Dubai has made great strides towards being the center for sukuk listing globally. The total number of listed sukuk on NASDAQ Dubai and Dubai Financial Market accounts for $ 31.7 billion across 42 listed sukuk. Bursa Malaysia–which had previously been the most active—has the same number of listed sukuk but only two-thirds the total value of sukuk listed, the more important figure for secondary market trading.
Secondary market liquidity has been a hot topic in Islamic finance for years because, as a consequence of supply lagging demand, most buyers prefer to hold sukuk to maturity. Alternative methods of generating activity that also generate market depth to make pricing more robust have been slow to develop as no agreed upon Islamic repo alternative is used widely in the market.
Hamed Ali, CEO of NASDAQ Dubai, said one other area Dubai could work on is the repo market. A reference paper released by the International Islamic Financial Market in 2012 (I’aadat Al-Shira’a) described commodity murabaha transactions collateralized with sukuk as one possible structure for Islamic repo. Tri-party repo would also be a possibility because it would avoid concerns with bay’ al-ina’ that would be part of any repo product which mirrored the transaction legs of a conventional repo (sale and future repurchase).
However, there is a more limited share of sukuk listed on Dubai’s exchanges that would be well suited for repo based on size and ratings. A higher percentage of sukuk being of benchmark size is an advantage because these sized sukuk tend to be more actively traded (so market prices are closer to their true value than less actively traded sukuk). However, 40% of the sukuk listed on Dubai’s exchanges are not rated (and about 10% of those that are rated sukuk are not investment-grade) which may limit the appeal for using them as collateral, particularly for banks. Banks are big users of repo but may be limited in the amount of unrated collateral they accept.

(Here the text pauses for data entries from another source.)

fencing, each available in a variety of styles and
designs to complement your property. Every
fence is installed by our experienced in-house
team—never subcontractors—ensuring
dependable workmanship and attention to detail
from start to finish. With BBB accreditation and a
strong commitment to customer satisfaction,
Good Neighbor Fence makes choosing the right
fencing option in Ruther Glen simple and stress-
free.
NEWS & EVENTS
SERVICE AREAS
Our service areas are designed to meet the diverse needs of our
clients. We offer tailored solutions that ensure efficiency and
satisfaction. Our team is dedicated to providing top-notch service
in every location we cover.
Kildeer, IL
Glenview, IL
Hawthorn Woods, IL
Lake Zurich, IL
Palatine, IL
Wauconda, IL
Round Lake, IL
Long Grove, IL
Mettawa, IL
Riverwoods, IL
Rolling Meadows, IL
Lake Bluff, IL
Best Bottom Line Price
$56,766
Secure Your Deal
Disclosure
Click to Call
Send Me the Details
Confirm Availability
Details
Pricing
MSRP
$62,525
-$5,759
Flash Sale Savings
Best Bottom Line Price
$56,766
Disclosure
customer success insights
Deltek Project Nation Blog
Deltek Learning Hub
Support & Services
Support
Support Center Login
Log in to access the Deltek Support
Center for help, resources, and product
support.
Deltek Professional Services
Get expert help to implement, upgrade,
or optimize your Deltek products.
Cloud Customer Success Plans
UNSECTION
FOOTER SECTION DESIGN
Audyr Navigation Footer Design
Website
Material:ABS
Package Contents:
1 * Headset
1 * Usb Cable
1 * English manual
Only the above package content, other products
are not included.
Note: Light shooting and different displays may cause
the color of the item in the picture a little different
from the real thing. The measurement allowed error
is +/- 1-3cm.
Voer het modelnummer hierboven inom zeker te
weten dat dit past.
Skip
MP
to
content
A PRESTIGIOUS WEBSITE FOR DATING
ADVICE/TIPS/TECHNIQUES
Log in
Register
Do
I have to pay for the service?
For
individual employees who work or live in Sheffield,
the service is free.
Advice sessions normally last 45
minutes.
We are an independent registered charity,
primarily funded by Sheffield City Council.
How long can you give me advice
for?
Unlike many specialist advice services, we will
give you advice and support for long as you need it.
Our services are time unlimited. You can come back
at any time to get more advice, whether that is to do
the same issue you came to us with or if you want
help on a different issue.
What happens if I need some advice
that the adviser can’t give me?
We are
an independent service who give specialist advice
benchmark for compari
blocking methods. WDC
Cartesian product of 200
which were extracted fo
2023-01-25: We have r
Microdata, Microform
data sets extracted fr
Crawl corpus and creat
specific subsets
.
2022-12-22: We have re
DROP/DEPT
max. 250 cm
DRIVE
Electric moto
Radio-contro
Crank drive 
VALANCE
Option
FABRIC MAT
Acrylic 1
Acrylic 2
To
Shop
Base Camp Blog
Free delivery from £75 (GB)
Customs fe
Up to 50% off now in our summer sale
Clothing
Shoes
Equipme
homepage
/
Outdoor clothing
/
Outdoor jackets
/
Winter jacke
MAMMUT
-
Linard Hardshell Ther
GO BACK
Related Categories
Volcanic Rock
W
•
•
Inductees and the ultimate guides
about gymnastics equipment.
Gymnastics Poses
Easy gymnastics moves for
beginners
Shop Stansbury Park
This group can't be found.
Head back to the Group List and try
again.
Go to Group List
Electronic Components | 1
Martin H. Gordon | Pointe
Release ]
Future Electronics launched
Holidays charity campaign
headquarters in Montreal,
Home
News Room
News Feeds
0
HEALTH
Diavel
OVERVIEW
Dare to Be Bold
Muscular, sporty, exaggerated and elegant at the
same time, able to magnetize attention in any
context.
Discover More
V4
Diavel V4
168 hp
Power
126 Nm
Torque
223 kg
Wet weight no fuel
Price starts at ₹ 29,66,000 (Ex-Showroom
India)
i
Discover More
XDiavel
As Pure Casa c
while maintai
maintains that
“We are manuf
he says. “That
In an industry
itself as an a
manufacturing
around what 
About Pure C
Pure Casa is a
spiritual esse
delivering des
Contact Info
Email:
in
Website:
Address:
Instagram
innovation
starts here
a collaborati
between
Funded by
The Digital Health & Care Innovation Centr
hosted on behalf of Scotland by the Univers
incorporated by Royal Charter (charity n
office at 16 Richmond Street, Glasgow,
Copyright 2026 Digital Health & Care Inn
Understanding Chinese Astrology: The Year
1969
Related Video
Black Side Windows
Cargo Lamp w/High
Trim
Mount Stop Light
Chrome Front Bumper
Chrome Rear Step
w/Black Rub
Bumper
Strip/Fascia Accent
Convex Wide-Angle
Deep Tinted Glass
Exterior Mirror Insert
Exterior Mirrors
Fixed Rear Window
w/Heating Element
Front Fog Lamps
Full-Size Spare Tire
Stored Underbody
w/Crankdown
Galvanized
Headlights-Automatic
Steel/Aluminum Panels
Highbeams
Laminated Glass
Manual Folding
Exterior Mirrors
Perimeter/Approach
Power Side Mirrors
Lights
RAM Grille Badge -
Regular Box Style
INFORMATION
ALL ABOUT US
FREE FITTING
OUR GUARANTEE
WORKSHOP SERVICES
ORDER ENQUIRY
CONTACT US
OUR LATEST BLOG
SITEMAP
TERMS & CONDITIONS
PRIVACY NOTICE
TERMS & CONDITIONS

Competition from Bursa Malaysia, the second largest market for sukuk listings, is limited by the market being more domestically focused with smaller issuers and more in Ringgit. However, more of the sukuk are rated. Malaysia’s central bank rules allow repo transactions involving sukuk but requires them be nonconvertible, investment-grade sukuk. Further in Dubai’s favor are its proximity to many large Islamic banks and having a sukuk market composed of 100% international (USD-denominated) sukuk. Competition in attracting cross-border repo transactions may be hindered by competition from London.
Although fewer sukuk are listed in London (the outstanding volume of sukuk limits the value of Islamic repo because of limits on rehypothecation), many of them are also listed in Dubai and London has a natural advantage of being a global financial system. Most commercial disputes are judged under English law and the London Metals Exchange is used widely for commodity murabaha transactions which may be part of the repo structure, so London may be able to capture more of the cross-border repo activity.
Any formalized system offering cross-border repo would be welcomed by Islamic banks given the huge shortage of opportunities to generate liquidity from sukuk holdings without selling them. Encouraging or mandating a ratings requirement for listed sukuk could help build the collateral necessary for Islamic repo.